Dalton stood still. His eyes were on the door of the church. Maitland and Haddingly were gazing at it too. The other officers, gathered in a group outside the mess tent, stood in silence, staring at the church. It seemed as if hours passed. In fact, nearly half an hour went by before the door of the church opened and the airman came out. He turned his back on the camp and went towards his machine. Neither Dalton nor anyone else made an attempt to overtake him. The noise of the engine was heard again. The machine raced a few yards along the ground and then rose in steep flight. It passed across the camp and sped westwards, its shape sharply outlined for a minute against the light of the setting sun. Then it disappeared.
Maitland took Haddingly by the arm and led him to his tent The two men sat down together on the camp bedstead. Maitland opened Mallory's "Morte d'Arthur," and read aloud:
"Then Sir Galahad came unto a mountain, where he found an old chapel, and found there nobody, for all was desolate, and there he kneeled before the altar and besought of God wholesome counsel."
"I suppose it was just that," said Haddingly.
Dalton put his head into the tent.
"I thought I'd find you here," he said. "I just wanted to ask the padre something. Was that Sir Golliwog come to life again or just some ordinary blighter like me suffering from nerve strain?"

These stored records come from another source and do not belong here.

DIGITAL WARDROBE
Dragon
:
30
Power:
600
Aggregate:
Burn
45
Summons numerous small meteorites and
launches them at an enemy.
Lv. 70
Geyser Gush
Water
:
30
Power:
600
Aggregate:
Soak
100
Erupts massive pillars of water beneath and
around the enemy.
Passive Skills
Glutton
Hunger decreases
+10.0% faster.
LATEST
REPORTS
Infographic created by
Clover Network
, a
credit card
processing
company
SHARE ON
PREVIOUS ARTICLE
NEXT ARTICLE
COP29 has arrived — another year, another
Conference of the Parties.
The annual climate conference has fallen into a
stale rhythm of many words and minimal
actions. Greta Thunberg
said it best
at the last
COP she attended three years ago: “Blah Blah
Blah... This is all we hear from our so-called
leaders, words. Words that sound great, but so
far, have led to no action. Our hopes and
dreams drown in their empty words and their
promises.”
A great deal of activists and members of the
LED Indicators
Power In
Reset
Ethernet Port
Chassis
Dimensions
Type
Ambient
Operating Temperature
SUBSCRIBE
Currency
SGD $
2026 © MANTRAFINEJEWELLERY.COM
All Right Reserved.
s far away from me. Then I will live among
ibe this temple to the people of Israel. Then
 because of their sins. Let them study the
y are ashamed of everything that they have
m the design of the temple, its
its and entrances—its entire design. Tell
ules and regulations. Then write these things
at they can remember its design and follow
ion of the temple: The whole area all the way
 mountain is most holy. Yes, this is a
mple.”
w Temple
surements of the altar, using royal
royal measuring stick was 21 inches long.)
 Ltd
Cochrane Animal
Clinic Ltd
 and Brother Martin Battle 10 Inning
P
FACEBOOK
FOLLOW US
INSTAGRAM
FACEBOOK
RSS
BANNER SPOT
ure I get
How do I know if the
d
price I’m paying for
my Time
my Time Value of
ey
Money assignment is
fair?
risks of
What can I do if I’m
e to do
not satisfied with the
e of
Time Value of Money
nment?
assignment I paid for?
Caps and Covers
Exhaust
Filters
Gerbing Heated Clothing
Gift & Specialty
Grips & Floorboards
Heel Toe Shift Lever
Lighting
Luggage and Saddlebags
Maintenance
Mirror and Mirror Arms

Haddingly had no answer to give for a moment.
"He can't have really wanted to sit in that church for half an hour," said Dalton. "What the dickens would he do it for?"
"He might have wanted to pray," said Haddingly.
Not even his profession justified the saying of such a thing as that outside church. But every excuse must be made for him. He had been soaked in Mallory for a fortnight Deserts, even when there are camps in them, are queer places, liable to upset men's minds, and the conduct of the airman was certainly peculiar.
"Of course, if you put it that way," said Dalton, "I've nothing more to say. All the same, he might have come into the mess for a drink. I'm not complaining of his doing anything he liked in the way of going to church; but I don't see that a whisky and soda would have hurt him afterwards. He must have wanted it."
IX ~~ A GUN-RUNNING EPISODE
Sam McAlister walked into my office yesterday and laid down a handful of silver on my desk.
"There you are," he said, "and I am very much obliged to you for the loan."
For the moment I could not recollect having lent Sam any money; though I should be glad to do so at any time if I thought he wanted it. Sam is a boy I like. He is an undergraduate of Trinity College, Dublin, and has the makings of a man in him, though he is not good at passing examinations and has never figured in an honours list. Some day, when he takes his degree, he is to come into my office and be made into a lawyer. His father, the Dean, is an old friend of mine.
I looked at the money lying before me, and then doubtfully at Sam.
"If you've forgotten all about it," he said, "it's rather a pity I paid. But I always was honest. That's one of my misfortunes. If I wasn't—— That's the fine you paid for me."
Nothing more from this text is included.